» **TASK DIRECTIONS**
Where the material below has a line containing "turen rund um", start repeating exactly, and keep going through the line containing "ive Kommunikation mit allen Stakeholdern", with no other lines.

---- RAW DATA

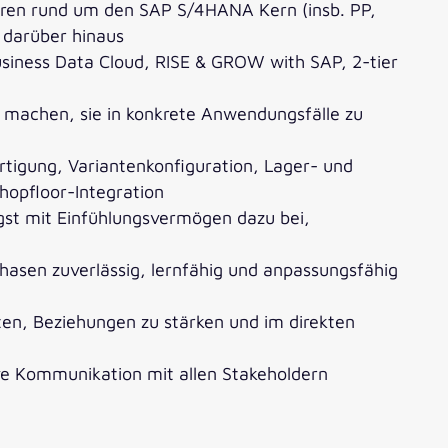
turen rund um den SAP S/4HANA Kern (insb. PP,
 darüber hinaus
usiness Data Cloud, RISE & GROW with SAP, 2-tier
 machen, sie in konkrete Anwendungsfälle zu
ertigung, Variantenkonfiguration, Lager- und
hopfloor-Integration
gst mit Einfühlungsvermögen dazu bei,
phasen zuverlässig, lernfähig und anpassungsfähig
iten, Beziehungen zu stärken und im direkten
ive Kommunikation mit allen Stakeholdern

--------
---- RAW DATA

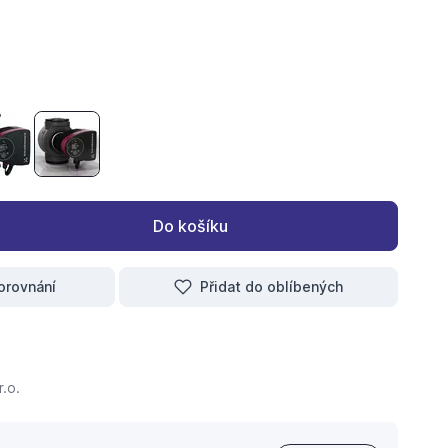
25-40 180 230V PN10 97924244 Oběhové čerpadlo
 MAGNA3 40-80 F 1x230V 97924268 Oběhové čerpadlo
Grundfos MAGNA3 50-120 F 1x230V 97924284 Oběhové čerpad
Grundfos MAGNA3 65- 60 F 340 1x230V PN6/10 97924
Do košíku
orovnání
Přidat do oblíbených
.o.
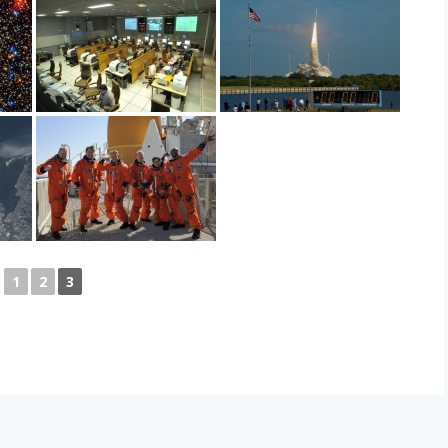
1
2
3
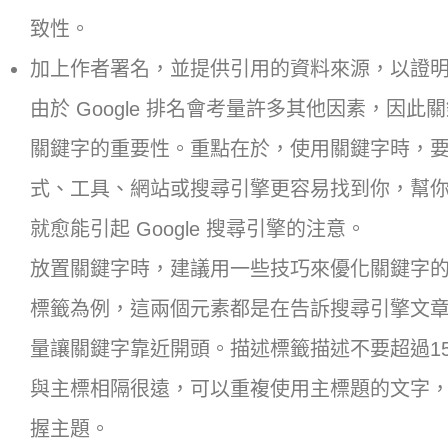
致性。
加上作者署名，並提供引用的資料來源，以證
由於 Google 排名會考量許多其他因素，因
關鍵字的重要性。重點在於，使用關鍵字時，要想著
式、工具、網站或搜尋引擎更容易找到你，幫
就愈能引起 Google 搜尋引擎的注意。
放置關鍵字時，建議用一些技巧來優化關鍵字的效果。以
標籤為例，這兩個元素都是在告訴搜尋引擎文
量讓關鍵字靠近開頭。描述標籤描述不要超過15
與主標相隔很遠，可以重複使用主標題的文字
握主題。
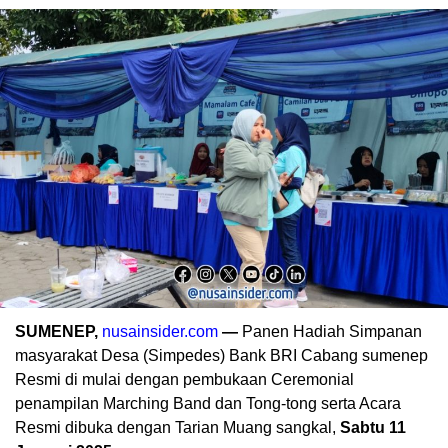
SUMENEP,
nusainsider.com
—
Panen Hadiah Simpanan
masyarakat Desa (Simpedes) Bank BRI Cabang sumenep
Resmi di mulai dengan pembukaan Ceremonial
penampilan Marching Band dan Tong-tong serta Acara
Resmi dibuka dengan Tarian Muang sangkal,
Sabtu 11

--------
---- RAW DATA

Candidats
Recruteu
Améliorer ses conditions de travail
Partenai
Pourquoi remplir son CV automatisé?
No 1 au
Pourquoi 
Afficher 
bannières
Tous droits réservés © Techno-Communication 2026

--------

» **YOUR SOLUTION**
turen rund um den SAP S/4HANA Kern (insb. PP,
 darüber hinaus
usiness Data Cloud, RISE & GROW with SAP, 2-tier
 machen, sie in konkrete Anwendungsfälle zu
ertigung, Variantenkonfiguration, Lager- und
hopfloor-Integration
gst mit Einfühlungsvermögen dazu bei,
phasen zuverlässig, lernfähig und anpassungsfähig
iten, Beziehungen zu stärken und im direkten
ive Kommunikation mit allen Stakeholdern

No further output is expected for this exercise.